Article
Why Feelings Matter
In everyday life, our feelings guide how we relate, connect, protect, and love. But what happens when we push them down—when they're buried under anxiety, guilt, or defenses we don’t even know we’re using? Intensive Short-Term Dynamic Psychotherapy (ISTDP) is based on a radical idea: buried emotions are not just baggage—they are the key to healing.
At the heart of ISTDP lies a profound, yet simple truth: when we face our real feelings—especially the ones we were once too afraid or ashamed to feel—we reclaim our vitality, self-respect, and capacity to love.
What Are "Feelings" in ISTDP?
In ISTDP, feelings are more than passing moods. They are core emotional truths—often involving attachment—and typically include:
- Grief and longing over lost connection
- Anger and rage in response to perceived or real injury
- Guilt and remorse after hurting someone we love
- Love and tenderness beneath our defenses
These feelings are frequently mixed, especially in the wake of early attachment trauma. Imagine losing someone you loved deeply—do you feel sadness, anger, guilt, or love? Probably all of them. ISTDP helps us feel these mixtures fully, safely, and in the presence of another human being—the therapist.

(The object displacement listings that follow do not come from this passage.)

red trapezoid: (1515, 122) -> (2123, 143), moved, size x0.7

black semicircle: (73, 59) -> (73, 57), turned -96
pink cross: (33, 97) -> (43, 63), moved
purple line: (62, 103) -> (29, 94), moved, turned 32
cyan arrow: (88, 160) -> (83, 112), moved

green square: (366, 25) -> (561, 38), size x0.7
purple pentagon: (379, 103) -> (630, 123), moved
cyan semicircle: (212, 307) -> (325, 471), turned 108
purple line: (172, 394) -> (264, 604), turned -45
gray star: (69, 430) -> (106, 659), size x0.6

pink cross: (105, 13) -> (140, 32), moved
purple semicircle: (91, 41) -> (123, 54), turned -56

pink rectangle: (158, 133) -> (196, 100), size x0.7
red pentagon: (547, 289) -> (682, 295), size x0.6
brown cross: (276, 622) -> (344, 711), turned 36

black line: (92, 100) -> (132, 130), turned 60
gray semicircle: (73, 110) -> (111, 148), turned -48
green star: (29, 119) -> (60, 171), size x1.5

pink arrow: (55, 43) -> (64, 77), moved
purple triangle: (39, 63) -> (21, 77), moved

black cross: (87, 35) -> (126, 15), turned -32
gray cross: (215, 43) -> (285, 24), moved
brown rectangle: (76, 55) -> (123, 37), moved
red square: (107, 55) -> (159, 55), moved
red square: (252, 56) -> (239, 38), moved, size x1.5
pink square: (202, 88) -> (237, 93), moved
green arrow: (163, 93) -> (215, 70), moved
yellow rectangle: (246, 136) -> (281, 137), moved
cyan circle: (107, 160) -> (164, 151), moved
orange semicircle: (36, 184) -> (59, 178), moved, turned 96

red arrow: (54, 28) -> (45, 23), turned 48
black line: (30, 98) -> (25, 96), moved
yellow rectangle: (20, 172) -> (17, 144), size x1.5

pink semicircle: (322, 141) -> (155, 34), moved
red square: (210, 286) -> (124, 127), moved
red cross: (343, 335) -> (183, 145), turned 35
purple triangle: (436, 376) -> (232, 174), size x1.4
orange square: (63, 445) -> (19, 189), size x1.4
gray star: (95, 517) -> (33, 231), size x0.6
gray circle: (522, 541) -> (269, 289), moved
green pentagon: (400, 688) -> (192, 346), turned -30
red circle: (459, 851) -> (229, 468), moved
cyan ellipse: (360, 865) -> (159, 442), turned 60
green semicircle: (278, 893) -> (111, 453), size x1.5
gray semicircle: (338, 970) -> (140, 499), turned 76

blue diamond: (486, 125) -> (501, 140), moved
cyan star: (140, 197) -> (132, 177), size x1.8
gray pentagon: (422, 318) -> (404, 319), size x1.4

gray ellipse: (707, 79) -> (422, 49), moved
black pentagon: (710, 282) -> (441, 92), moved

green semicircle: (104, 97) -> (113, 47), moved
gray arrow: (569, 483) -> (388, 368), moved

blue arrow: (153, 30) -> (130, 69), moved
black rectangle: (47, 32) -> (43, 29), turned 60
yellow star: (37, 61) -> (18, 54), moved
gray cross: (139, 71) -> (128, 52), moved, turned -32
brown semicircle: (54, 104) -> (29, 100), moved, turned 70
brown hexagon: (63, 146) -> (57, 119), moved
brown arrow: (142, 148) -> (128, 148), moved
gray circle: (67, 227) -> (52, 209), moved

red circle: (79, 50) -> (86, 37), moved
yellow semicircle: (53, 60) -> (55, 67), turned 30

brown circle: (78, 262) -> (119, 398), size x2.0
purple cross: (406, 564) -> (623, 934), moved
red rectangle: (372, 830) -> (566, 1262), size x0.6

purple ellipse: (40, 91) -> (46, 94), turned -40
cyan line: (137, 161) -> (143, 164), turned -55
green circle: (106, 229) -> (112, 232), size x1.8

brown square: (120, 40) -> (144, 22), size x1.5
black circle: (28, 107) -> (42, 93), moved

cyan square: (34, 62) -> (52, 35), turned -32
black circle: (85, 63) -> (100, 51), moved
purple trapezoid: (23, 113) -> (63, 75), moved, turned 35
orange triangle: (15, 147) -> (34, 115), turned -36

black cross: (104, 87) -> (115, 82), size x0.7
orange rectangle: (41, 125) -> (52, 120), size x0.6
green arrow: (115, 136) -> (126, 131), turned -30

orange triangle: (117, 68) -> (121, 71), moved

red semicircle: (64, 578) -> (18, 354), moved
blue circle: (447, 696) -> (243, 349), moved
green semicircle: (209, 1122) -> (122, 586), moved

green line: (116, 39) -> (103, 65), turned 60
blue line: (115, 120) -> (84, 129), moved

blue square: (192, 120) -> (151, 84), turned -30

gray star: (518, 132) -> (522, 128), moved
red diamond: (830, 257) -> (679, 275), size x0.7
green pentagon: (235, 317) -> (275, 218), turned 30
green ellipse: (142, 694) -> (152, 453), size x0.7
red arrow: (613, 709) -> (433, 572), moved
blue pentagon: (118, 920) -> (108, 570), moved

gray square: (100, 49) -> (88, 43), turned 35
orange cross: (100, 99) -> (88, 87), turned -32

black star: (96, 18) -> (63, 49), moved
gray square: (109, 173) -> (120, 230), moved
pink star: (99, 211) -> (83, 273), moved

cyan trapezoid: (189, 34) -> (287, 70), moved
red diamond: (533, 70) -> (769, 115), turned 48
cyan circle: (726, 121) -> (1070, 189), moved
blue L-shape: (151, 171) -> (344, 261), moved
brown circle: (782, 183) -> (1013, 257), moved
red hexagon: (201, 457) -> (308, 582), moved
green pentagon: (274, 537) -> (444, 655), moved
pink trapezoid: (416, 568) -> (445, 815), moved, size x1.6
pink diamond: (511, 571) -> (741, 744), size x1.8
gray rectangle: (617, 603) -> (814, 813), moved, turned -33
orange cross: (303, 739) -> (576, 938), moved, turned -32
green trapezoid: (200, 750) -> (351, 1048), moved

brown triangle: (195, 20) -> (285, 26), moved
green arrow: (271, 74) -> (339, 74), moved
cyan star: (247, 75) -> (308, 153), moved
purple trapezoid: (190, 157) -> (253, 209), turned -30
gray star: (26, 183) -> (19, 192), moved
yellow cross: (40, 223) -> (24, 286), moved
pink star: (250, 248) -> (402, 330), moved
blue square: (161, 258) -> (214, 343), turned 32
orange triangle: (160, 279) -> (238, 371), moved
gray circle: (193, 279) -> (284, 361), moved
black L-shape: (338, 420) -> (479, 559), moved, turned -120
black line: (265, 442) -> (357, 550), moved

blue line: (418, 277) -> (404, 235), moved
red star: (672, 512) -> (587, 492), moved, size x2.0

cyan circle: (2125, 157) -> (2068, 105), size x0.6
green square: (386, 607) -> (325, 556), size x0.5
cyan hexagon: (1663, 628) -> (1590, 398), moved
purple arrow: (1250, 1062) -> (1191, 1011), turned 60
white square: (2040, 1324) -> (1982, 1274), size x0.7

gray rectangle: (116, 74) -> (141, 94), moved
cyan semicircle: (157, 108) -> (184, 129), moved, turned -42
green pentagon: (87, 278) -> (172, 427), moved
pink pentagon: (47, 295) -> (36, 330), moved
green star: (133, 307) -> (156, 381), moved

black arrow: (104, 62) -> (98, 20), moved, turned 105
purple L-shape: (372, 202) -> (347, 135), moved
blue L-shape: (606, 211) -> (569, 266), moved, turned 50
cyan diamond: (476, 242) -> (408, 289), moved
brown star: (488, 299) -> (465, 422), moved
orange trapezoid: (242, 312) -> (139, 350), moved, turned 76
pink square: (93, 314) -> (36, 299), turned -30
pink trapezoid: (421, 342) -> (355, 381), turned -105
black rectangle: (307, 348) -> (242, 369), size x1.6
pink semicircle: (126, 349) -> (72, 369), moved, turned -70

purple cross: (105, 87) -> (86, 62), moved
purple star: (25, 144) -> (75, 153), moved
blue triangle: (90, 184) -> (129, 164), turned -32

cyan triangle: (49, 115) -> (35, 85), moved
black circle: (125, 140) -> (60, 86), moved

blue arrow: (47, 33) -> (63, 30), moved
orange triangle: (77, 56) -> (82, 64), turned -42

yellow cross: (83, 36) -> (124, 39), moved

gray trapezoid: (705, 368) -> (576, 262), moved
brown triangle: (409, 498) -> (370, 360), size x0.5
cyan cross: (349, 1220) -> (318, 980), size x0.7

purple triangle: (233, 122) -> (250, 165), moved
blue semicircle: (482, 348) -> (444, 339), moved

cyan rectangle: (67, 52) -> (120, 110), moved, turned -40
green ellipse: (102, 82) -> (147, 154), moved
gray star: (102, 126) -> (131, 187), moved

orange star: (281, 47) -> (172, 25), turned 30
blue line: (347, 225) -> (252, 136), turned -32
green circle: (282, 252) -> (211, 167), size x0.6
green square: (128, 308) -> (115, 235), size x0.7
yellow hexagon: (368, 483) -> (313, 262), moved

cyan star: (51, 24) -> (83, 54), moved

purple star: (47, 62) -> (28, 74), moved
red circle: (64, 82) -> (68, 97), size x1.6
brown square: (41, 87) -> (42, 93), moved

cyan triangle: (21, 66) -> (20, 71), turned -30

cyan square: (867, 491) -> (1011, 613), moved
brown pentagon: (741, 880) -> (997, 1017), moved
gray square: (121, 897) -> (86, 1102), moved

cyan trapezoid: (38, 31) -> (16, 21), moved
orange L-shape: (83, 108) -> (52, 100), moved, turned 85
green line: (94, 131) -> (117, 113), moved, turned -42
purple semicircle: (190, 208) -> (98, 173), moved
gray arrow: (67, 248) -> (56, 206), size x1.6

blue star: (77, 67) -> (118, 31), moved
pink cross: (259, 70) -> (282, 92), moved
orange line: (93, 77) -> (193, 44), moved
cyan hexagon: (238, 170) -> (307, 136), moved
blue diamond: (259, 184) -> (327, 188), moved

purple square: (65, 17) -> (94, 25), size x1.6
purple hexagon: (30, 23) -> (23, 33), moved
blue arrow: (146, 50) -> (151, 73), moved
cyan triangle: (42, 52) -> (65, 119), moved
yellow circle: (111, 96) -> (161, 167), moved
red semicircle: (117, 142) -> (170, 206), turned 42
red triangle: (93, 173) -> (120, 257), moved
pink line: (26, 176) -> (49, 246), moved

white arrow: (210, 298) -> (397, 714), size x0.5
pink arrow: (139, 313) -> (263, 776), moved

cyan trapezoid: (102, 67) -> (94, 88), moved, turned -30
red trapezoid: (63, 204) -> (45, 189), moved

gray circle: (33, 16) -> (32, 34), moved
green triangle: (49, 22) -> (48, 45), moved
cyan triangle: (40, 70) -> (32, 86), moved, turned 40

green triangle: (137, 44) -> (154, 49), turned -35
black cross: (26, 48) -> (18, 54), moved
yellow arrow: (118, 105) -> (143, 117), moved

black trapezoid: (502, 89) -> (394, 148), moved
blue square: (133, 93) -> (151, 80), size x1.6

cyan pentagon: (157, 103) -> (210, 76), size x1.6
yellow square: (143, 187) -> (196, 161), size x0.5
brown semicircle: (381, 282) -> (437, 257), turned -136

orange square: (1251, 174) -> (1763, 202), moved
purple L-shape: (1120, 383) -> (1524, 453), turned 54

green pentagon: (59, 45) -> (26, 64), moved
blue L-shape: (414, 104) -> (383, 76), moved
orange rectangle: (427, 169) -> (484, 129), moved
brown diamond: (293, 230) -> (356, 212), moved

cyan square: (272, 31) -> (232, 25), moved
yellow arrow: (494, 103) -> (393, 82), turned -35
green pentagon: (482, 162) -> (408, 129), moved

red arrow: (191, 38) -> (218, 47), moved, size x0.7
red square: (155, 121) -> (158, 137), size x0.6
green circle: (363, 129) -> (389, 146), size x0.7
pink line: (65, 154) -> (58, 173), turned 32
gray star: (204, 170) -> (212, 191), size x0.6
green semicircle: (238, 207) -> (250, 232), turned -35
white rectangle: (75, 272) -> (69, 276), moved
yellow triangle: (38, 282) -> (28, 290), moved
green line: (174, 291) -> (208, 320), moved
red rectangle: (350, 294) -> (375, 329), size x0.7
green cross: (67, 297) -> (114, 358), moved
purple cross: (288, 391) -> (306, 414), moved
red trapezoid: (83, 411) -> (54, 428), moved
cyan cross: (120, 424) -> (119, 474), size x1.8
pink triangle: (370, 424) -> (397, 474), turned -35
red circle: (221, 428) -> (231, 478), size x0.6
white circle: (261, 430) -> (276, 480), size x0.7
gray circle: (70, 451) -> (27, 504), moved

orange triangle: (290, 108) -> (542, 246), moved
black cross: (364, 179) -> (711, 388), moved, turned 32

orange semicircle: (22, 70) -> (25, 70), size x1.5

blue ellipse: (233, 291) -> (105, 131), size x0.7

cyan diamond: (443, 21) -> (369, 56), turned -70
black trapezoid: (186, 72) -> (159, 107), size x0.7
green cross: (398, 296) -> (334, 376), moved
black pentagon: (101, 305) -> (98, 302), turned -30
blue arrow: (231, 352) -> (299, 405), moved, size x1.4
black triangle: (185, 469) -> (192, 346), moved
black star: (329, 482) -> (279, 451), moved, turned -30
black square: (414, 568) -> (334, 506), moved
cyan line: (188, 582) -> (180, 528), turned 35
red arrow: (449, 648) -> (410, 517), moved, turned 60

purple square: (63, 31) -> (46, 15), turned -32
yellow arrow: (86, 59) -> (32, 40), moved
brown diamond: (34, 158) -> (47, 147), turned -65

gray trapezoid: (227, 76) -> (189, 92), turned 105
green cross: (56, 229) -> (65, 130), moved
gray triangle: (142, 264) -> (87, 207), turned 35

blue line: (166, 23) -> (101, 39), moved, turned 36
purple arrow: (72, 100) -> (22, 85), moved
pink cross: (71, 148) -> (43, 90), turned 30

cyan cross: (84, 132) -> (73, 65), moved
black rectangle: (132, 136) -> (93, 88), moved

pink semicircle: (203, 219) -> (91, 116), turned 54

Why Do We Avoid Our Feelings?
From a young age, many of us learned that expressing anger or sadness wasn’t safe. In response, the mind constructs defenses (like sarcasm, passivity, or intellectualizing) and channels the emotional energy into anxiety. This is not conscious or voluntary—it’s a survival strategy.
ISTDP doesn’t shame these defenses. Instead, it honors them for the job they’ve done. Then, gently but persistently, the therapist helps the person see the price they’re paying for keeping these feelings buried: symptoms, strained relationships, and a lost sense of self.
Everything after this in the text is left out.